Au Cameroun, le président Paul Biya a nommé, ce mercredi 7 février, les membres du Conseil constitutionnel. Un petit événement car l’entrée en fonction de cette institution, prévue par la Constitution, était attendue depuis 1996. Organe central en matière électorale, les douze membres de ce Conseil constitutionnel auront très vite de quoi faire, une élection présidentielle étant prévue au Cameroun cette année. Le choix des hommes qui composent ce Conseil est, quant à lui, déjà sujet à débat.
Cette mise en place effective intervient 22 ans après le texte constitutionnel qui l’avait institué. Les missions du Conseil constitutionnel essentielles, notamment en matière électorale, étaient jusqu’ici dévolues à la Cour suprême. Les onze membres qui composent ce conseil, plus le président qui est un ancien magistrat retraité, ont tous été nommés par décret présidentiel. Ils jouissent d’un mandat de six ans, éventuellement renouvelable.

Il était temps, a prestement réagi Cabral Libi, candidat déclaré à la prochaine élection présidentielle, avant de constater sur le choix les hommes au rang desquels d’anciens ministres que le président de la République a appelés les mêmes, insiste-t-il, pour appeler les mêmes objectifs.

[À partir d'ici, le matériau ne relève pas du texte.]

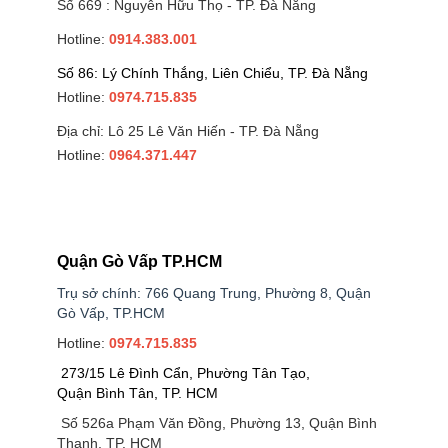
Số 669 : Nguyễn Hữu Thọ - TP. Đà Nẵng
Hotline:
0914.383.001
Số 86: Lý Chính Thắng, Liên Chiểu, TP. Đà Nẵng
Hotline:
0974.715.835
Địa chỉ: Lô 25 Lê Văn Hiến - TP. Đà Nẵng
Hotline:
0964.371.447
Quận Gò Vấp TP.HCM
Trụ sở chính: 766 Quang Trung, Phường 8, Quận
Gò Vấp, TP.HCM
Hotline:
0974.715.835
273/15 Lê Đình Cẩn, Phường Tân Tạo,
Quận Bình Tân, TP. HCM
Số 526a Phạm Văn Đồng, Phường 13, Quận Bình
Thạnh, TP. HCM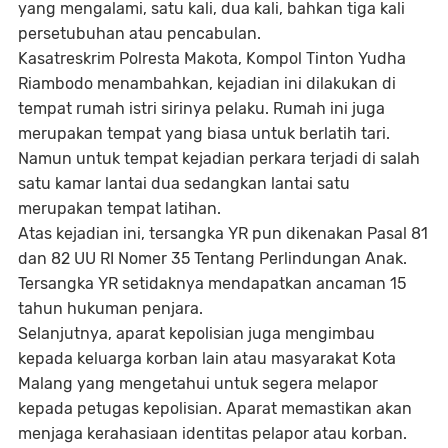
yang mengalami, satu kali, dua kali, bahkan tiga kali
persetubuhan atau pencabulan.
Kasatreskrim Polresta Makota, Kompol Tinton Yudha
Riambodo menambahkan, kejadian ini dilakukan di
tempat rumah istri sirinya pelaku. Rumah ini juga
merupakan tempat yang biasa untuk berlatih tari.
Namun untuk tempat kejadian perkara terjadi di salah
satu kamar lantai dua sedangkan lantai satu
merupakan tempat latihan.
Atas kejadian ini, tersangka YR pun dikenakan Pasal 81
dan 82 UU RI Nomer 35 Tentang Perlindungan Anak.
Tersangka YR setidaknya mendapatkan ancaman 15
tahun hukuman penjara.
Selanjutnya, aparat kepolisian juga mengimbau
kepada keluarga korban lain atau masyarakat Kota
Malang yang mengetahui untuk segera melapor
kepada petugas kepolisian. Aparat memastikan akan
menjaga kerahasiaan identitas pelapor atau korban.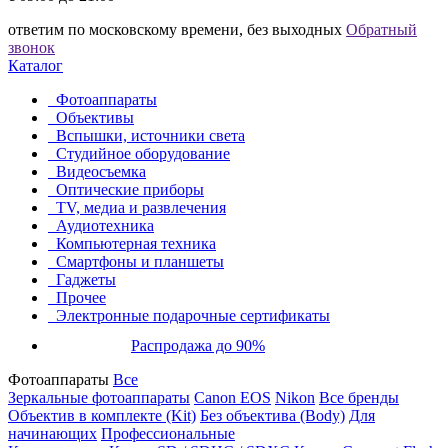
ответим по московскому времени, без выходных
Обратный
звонок
Каталог
Фотоаппараты
Объективы
Вспышки, источники света
Студийное оборудование
Видеосъемка
Оптические приборы
TV, медиа и развлечения
Аудиотехника
Компьютерная техника
Смартфоны и планшеты
Гаджеты
Прочее
Электронные подарочные сертификаты
Распродажа до 90%
Фотоаппараты
Все
Зеркальные фотоаппараты
Canon EOS
Nikon
Все бренды
Объектив в комплекте (Kit)
Без объектива (Body)
Для
начинающих
Профессиональные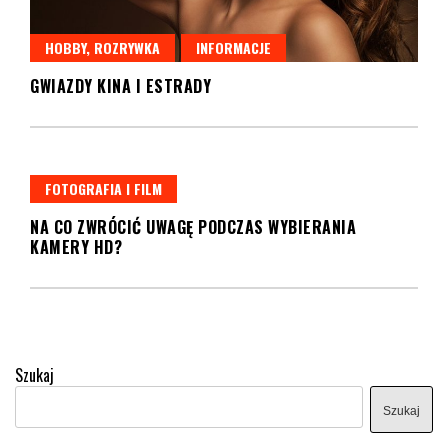
HOBBY, ROZRYWKA
INFORMACJE
GWIAZDY KINA I ESTRADY
FOTOGRAFIA I FILM
NA CO ZWRÓCIĆ UWAGĘ PODCZAS WYBIERANIA
KAMERY HD?
Szukaj
Szukaj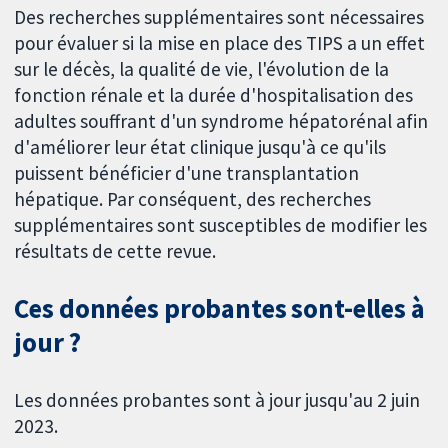
Des recherches supplémentaires sont nécessaires
pour évaluer si la mise en place des TIPS a un effet
sur le décès, la qualité de vie, l'évolution de la
fonction rénale et la durée d'hospitalisation des
adultes souffrant d'un syndrome hépatorénal afin
d'améliorer leur état clinique jusqu'à ce qu'ils
puissent bénéficier d'une transplantation
hépatique. Par conséquent, des recherches
supplémentaires sont susceptibles de modifier les
résultats de cette revue.
Ces données probantes sont-elles à
jour ?
Les données probantes sont à jour jusqu'au 2 juin
2023.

Et le candidat de conclure que le système reste droit dans ses bottes.

Verrouillage de la prochaine présidentielle ?

Le politologue Mathias Eric Owona Nguini voit quant à lui dans le choix des douze pionniers de ce Conseil constitutionnel camerounais une volonté de verrouiller la prochaine élection présidentielle, tant l’appartenance au Rassemblement démocratique du peuple camerounais (RDPC, parti au pouvoir) de plusieurs des membres nommés ne fait l’ombre d’aucun doute.

Dans ses prérogatives, il y a un rapport avec l’élection présidentielle justement. Le Conseil constitutionnel aura à charge de veiller outre à la régularité du scrutin, mais aussi d’en proclamer les résultats. Lesquelles élections présidentielles sont normalement prévues pour cette année 2018.